Nath Rahul K, Somasundaram Chandra
Texas Nerve and Paralysis Institute, Houston, Texas.
Eplasty. 2022 Feb 8;22:e2. eCollection 2022.
External Rotational Humeral osteotomy is used to address the external rotation deficit in older children with obstetric brachial plexus Injury (OBPI). Although this procedure improves the cosmetic effect of shoulder subluxation, it has no effect on the underlying structural (glenohumeral deformity and scapular elevation and rotation) and functional problems. In this study, improvements in glenohumeral joint alignment; scapular hypoplasia, elevation, and rotation (SHEAR) deformity; and upper extremity functional movements were demonstrated in adult patients with OBPI 1 year after the mod Quad and/or triangle tilt surgeries.
The outcome of humeral rotational osteotomy reported in the literature was compared with the results from 43 adult patients with OBPI (21 men and 22 women; 23 right and 20 left sides) with a mean age of 21.3 years (range, 17 to 38 years) who underwent mod Quad and/or triangle tilt surgeries and had over 12 months of postoperative follow-up (mean 22.9 months; range, 12 to 50 months).
The preoperative average modified total Mallet score, including supination, was 14.6 ± 3.5 ( < 0.0001) in the 43 adult patients with OBPI in this report. This total Mallet score was significantly improved to 22 ± 3.9 ( < 0.0001) over 12 months after mod Quad and/or triangle tilt surgeries.
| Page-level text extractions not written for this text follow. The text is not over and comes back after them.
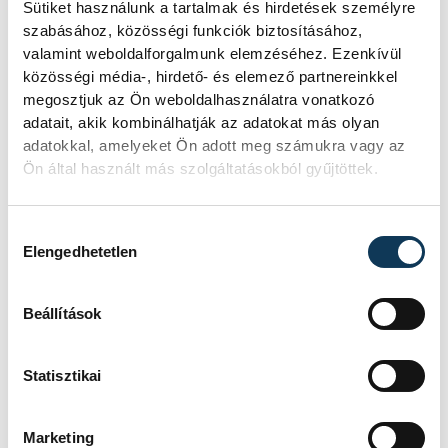
Sütiket használunk a tartalmak és hirdetések személyre
szabásához, közösségi funkciók biztosításához,
valamint weboldalforgalmunk elemzéséhez. Ezenkívül
közösségi média-, hirdető- és elemező partnereinkkel
megosztjuk az Ön weboldalhasználatra vonatkozó
adatait, akik kombinálhatják az adatokat más olyan
adatokkal, amelyeket Ön adott meg számukra vagy az
Ön által használt más szolgáltatásokból gyűjtöttek.
TOVÁBBI CIKKEK
KÉK FÉNY
Hozzájárulás kiválasztása
Elengedhetetlen
Tűz van a
Beállítások
Csobánchegyen
Statisztikai
KÖZÉRDEKŰ
Marketing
Thirty-two (75%) of the patients showed great improvement in all upper extremity functions: shoulder abduction, external rotation, hand-to-mouth, hand-to-neck, hand-to-spine, and supination. The improvement after humeral osteotomy reported in the literature was a cosmetic effect that did not address the underlying structural and functional problems and was found to decrease the improved shoulder abduction in long-term follow-up.
Thirty-two (75%) of 43 adult patients with OBPI showed great improvement in all upper extremity functions 1 year after mod Quad and/or triangle tilt surgeries. The other 11 patients (25%) showed improvement in hand-to-mouth movement and/or supination. In contrast, humeral osteotomy, as reported in the literature, improved the cosmetic effect of shoulder subluxation but had no effect on the underlying structural and functional problems.
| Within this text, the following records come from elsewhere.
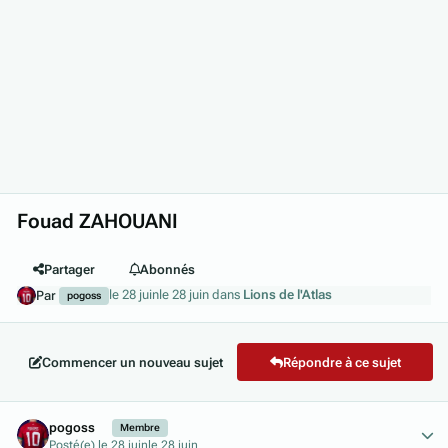
Fouad ZAHOUANI
Partager
Abonnés
le 28 juin
le 28 juin
dans
Lions de l'Atlas
Par
pogoss
Commencer un nouveau sujet
Répondre à ce sujet
Author stats
pogoss
Membre
Posté(e)
le 28 juin
le 28 juin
肱骨外旋截骨术用于解决大龄产瘫(OBPI)儿童的外旋功能障碍。尽管该手术改善了肩关节半脱位的外观,但对潜在的结构问题(盂肱关节畸形、肩胛骨抬高和旋转)和功能问题并无作用。在本研究中,接受改良四边形和/或三角形倾斜手术的成年产瘫患者在术后1年,其盂肱关节对线、肩胛骨发育不全、抬高和旋转(SHEAR)畸形以及上肢功能运动均有改善。
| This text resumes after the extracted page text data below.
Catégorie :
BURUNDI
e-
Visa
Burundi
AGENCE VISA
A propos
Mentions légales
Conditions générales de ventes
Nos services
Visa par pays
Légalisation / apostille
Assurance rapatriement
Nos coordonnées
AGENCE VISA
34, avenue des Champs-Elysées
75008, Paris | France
将文献报道的肱骨旋转截骨术的结果与43例成年产瘫患者(21例男性和22例女性;23例右侧和20例左侧)的结果进行比较,这些患者平均年龄为21.3岁(范围17至38岁),接受了改良四边形和/或三角形倾斜手术,且术后随访超过12个月(平均22.9个月;范围12至50个月)。
本报告中43例成年产瘫患者术前包括旋后功能在内的平均改良总马利特评分是14.6±3.5(<0.0001)。在改良四边形和/或三角形倾斜手术后12个月内,该总马利特评分显著提高至22±3.9(<0.0001)。32例(75%)患者的所有上肢功能(肩关节外展、外旋、手至口、手至颈、手至脊柱和旋后)均有显著改善。文献报道的肱骨截骨术后的改善只是外观上的,并未解决潜在的结构和功能问题,且在长期随访中发现会降低改善后的肩关节外展功能。
43例成年产瘫患者中有32例(75%)在改良四边形和/或三角形倾斜手术后1年,所有上肢功能均有显著改善。另外11例患者(25%)在手至口运动和/或旋后功能方面有改善。相比之下,文献报道的肱骨截骨术改善了肩关节半脱位的外观,但对潜在的结构和功能问题并无作用。